In a role originally earmarked for Richard Burton, fellow Welshman Stanley Baker is alas totally miscast whilst the talented but inadequately dubbed Virna Lisi is utterly wasted. It must have been quite a coup for Losey to have acquired the services of Jeanne Moreau as the title character and this exemplary artiste certainly delivers the goods as a praying mantis.

For directors seeking international recognition Italy in the early 1960's was the place to be but Losey's misguided and misjudged attempt to do an Antonioni must be accounted a failure.

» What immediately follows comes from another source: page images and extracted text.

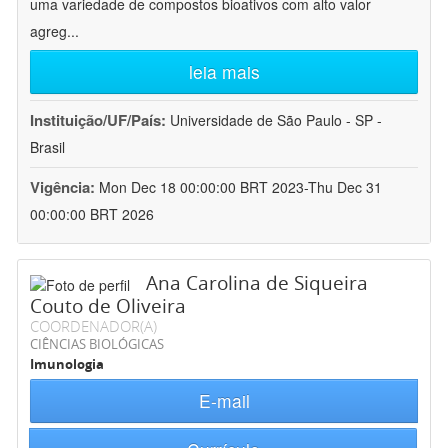
uma variedade de compostos bioativos com alto valor
agreg
...
leia mais
Instituição/UF/País:
Universidade de São Paulo - SP -
Brasil
Vigência:
Mon Dec 18 00:00:00 BRT 2023-Thu Dec 31
00:00:00 BRT 2026
Ana Carolina de Siqueira
Couto de Oliveira
COORDENADOR(A)
CIÊNCIAS BIOLÓGICAS
Imunologia
E-mail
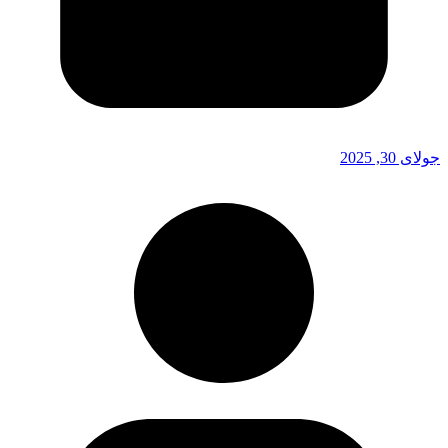
جولای 30, 2025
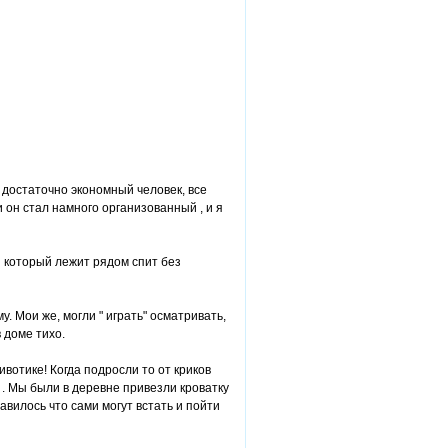
Я достаточно экономный человек, все
 он стал намного организованный , и я
й который лежит рядом спит без
. Мои же, могли " играть" осматривать,
в доме тихо.
ивотике! Когда подросли то от криков
6 . Мы были в деревне привезли кроватку
авилось что сами могут встать и пойти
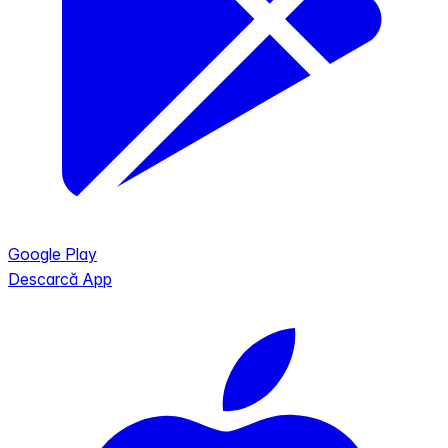
Google Play
Descarcă App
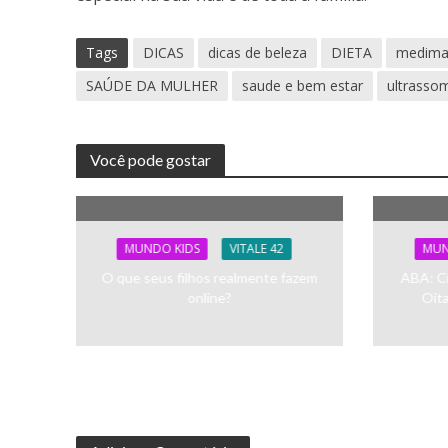
Tags
DICAS
dicas de beleza
DIETA
medim
SAÚDE DA MULHER
saude e bem estar
ultrasso
Você pode gostar
MUNDO KIDS
VITALE 42
MUN
O que seus filhos realmente fazem
ABA: C
online?
Oit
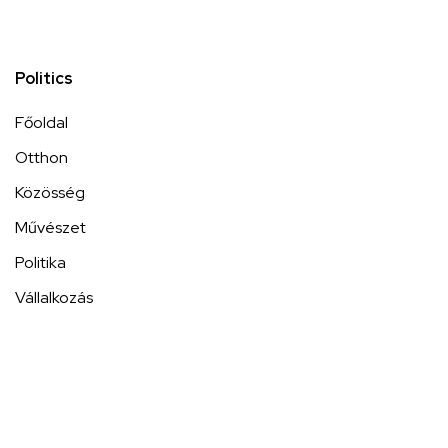
Politics
Főoldal
Otthon
Közösség
Művészet
Politika
Vállalkozás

Reviewed by mark.waltz 2 / 10

Eva poisoned the apple.

With this time of the cuckoo, I did not hear a waltz. This Joseph Losey drama is a very depressing account of amoral people, either using others (leading man Stanley Baker steals his brother's work; leading lady Jeanne Moreau steals his heart and stomps on it), and two decent people get hurt in the meantime. Virni Lisi could have chosen director Giorgio Albertazzi who truly loves her, but she marries Baker who ends up breaking her heart. Baker it seems would rather have his heart smashed to bits by the self centered prostitute Moreau than be with the completely decent Lisi. The years go by. One dies, and an obsession continues, and there's no "Fatal Attraction" ending in sight, unfortunately.

With lots of Venice locations (and a bit of Rome), this would have been more pictorial had it been in cplor, but the black and white photography is as black and white as the characters played by Moreau and Baker. You get a hint of the greatness this could have been, but the novel this is based on is one that apparently either could not be filmed, or perhaps the wrong director was chosen. I had no sympathy for Baker, yet I wanted Moreau to at least get some comeuppance. I guess I had to create that in my mind knowing what her future as she aged had in store for her, but that was more my guess than anything that the story reveals. Baker has Sean Connery style looks, but unfortunately, his character is indeed a loser. The repeat of two Billie Holliday over and over after a while added to the tediousness. Not the artistic triumph Losey hoped for, just a pretentious bore.

Reviewed by christopher-underwood 10 / 10

how great British cinema briefly became during the 1960s.

I enjoyed this upon its initial release but then heard no more of it until the recent Blu-ray release. It was poorly received at the time but I saw in the context of the films of Antonioni and Bunuel whose films I was discovering at the time. Indeed there is something of an Antonioni feel to this with a misty and mysterious Venice adding to the seeming strangeness of the allure of Jeanne Moreau's character particularly with the, admittedly dressed down, Virni Lisi and her more obvious beauty. But this is not a tale of an enigmatic and vulnerable woman a little out of reach, for this is from a book by the British writer of the rough, tough and sexy, James Hadley Chase. Much maligned by critics at the time he had considerable popular success and told of his inspiration to write coming from the equally uncompromising, James M Caine. So, no this does not have the ambiguity and dreamlike romanticism that a film by the great Italian director might. If anything this might be closer to the work of Bunuel, shot through with obsession, a casting aside of bourgeoise morality and more than a hint of masochism. Stanley Baker who had been fantastic in the marvellous The Criminal (1960) also with Losey is also good here but perhaps made to look a little second best now and again by Moreau on absolute peak form in a devastating and uncompromising role. She had made the ever popular Jules and Jim at the same time but there is no hint of the happy go lucky flirt here. Set in Rome and Venice it is the Venetian scenes that set the tone and contribute to the sense of doom that permeates much of the film. Glorious but worrying scenes of half glimpsed boats and masts and barely populated islets plus an empty St Mark's Square in the early hours, mist enclosing its exits and entrances. Losey apparently had much trouble getting, what he describes as a most personal work to the screen but it is a brilliant work and a prime example of just how great British cinema briefly became during the 1960s.